How experiments work
- Define variants: Different configurations to test
- Assign users: Deterministic assignment based on user ID hash
- Collect metrics: Track engagement per variant
- Analyze results: Statistical significance testing
- Promote winner: Apply winning config to all users
Creating an experiment
Step 1: Basic info
Go to Experiments → Create New:- Name: Descriptive name (e.g., “Recency vs Engagement Weight Test”)
- Description: Hypothesis and goals
- Type: What you’re testing
Experiment types
| Type | What You Can Test |
|---|---|
| Ranking | Signal weights, decay rates, thresholds |
| Layout | Feed orientation, height, adjacent feeds |
| Controls | Enabled controls, auto-hide settings |
| Theme | Colors, fonts, control styling |
| Ad frequency | Ad placement intervals, modes |
| Custom | Any SDK config parameter |
Step 2: Define variants
Add 2-4 variants:- Ranking example
- Layout example
- Ad frequency example
Variant A (Control): Current weightsVariant B (Test): More recency
Step 3: Traffic allocation
Set percentage of users for each variant:- Equal split: Automatically divide traffic
- Custom split: Set specific percentages (must sum to 100%)
Step 4: Success metrics
Select primary and secondary metrics: Primary metrics (choose 1-2):- Watch time per session
- Session duration
- Videos watched per session
- Completion rate
- Return rate (next day)
- Share rate
- Ad impressions
- Ad revenue
- Rebuffer rate
Step 5: Launch
Review and launch:- Preview how variants will look
- Set experiment duration (recommended: 2+ weeks)
- Click Launch
Managing experiments
Experiment states
| State | Description |
|---|---|
| Draft | Not yet launched, can edit |
| Running | Actively collecting data |
| Paused | Temporarily stopped |
| Completed | Reached end date or stopped |
| Archived | Historical record |
Monitoring
While running, view:- Users per variant
- Real-time metrics
- Statistical significance progress
Pausing
Pause an experiment to:- Investigate unexpected results
- Fix a bug in one variant
- Temporarily stop traffic split
Analyzing results
Results dashboard
View at Experiments → [Experiment] → Results:| Metric | Control | Test | Lift | Confidence |
|---|---|---|---|---|
| Watch time | 45.2s | 52.1s | +15.3% | 94% |
| Completion rate | 42% | 48% | +14.3% | 97% |
| Session length | 4.2min | 4.8min | +14.3% | 91% |
Statistical significance
Results show:- Lift: Percentage change vs. control
- Confidence: Probability that the difference is real (not random)

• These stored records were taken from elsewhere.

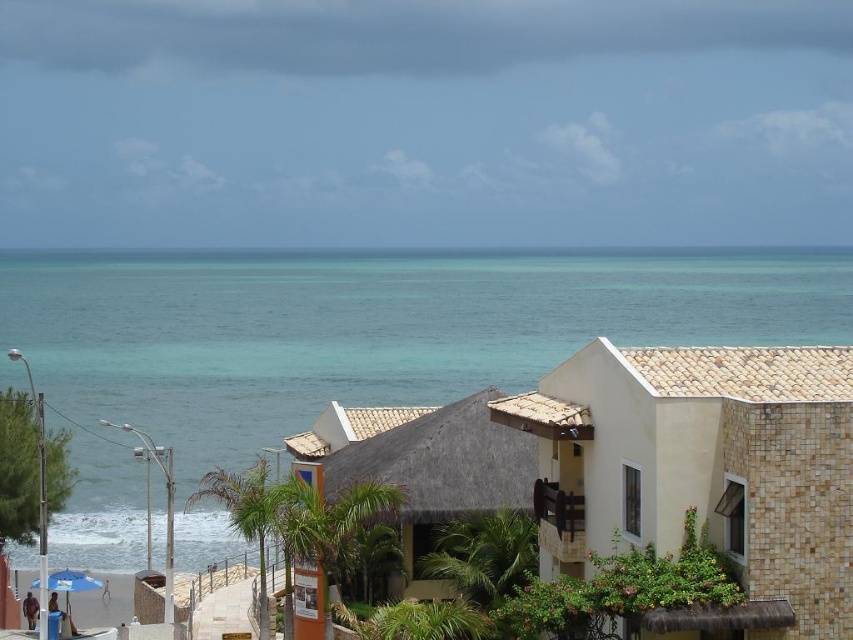 Can you confirm if turquoise water at center is positioned above beige tile house at right?

Correct, turquoise water at center is located above beige tile house at right.

Can you confirm if turquoise water at center is positioned below beige tile house at right?

No.

Who is more forward, (657, 280) or (608, 483)?

Point (608, 483) is more forward.

Locate an element on the screen. The width and height of the screenshot is (853, 640). turquoise water at center is located at coordinates (345, 348).

Who is lower down, beige tile house at right or thatched roof hut at center?

thatched roof hut at center is below.

Does beige tile house at right have a larger size compared to thatched roof hut at center?

Actually, beige tile house at right might be smaller than thatched roof hut at center.

Which is behind, point (596, 490) or point (405, 442)?

The point (405, 442) is behind.

Identify the location of beige tile house at right. This screenshot has height=640, width=853. (701, 474).

Is turquoise water at center smaller than thatched roof hut at center?

Incorrect, turquoise water at center is not smaller in size than thatched roof hut at center.

You are a GUI agent. You are given a task and a screenshot of the screen. Output one action in this format:
    pyautogui.click(x=<x>, y=<y>)
    Task: Click on the turquoise water at center
    The image size is (853, 640).
    Given the screenshot: What is the action you would take?
    pyautogui.click(x=345, y=348)

Locate an element on the screen. This screenshot has height=640, width=853. turquoise water at center is located at coordinates [345, 348].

- Status: Significant (>95%), trending, or inconclusive
Segmented analysis
Break down results by:- Platform (iOS/Android/Web)
- Region
- User tenure (new vs. returning)
- Device type
Promoting a winner
When you have significant results:- Go to experiment results
- Click Promote Variant on the winning variant
- Choose:
- Apply to 100%: Immediately apply to all users
- Gradual rollout: Slowly increase from test percentage
Best practices
Experiment design
Test one thing at a time
Test one thing at a time
Changing multiple variables makes it hard to attribute results. If testing both ranking weights and ad frequency, run separate experiments.
Run long enough
Run long enough
Short experiments may show false positives. Run for at least 2 weeks to capture different usage patterns (weekdays vs. weekends, etc.).
Consider sample size
Consider sample size
More users = faster significant results. For smaller apps, plan for longer experiment duration.
Document hypotheses
Document hypotheses
Write down what you expect to happen and why. This helps interpret results and plan follow-up tests.
Common experiments
| Goal | What to Test |
|---|---|
| Increase watch time | Ranking weights, content diversity |
| Improve retention | Session start experience, personalization depth |
| Boost completion | Content length filters, quality thresholds |
| Increase ad revenue | Ad frequency, placement timing |
| Reduce rebuffering | ABR settings, prefetch depth |
Experiment history
View all past experiments at Experiments → Completed:- Search by name, type, or date
- Filter by outcome (positive lift, no change, negative)
- Export results for reporting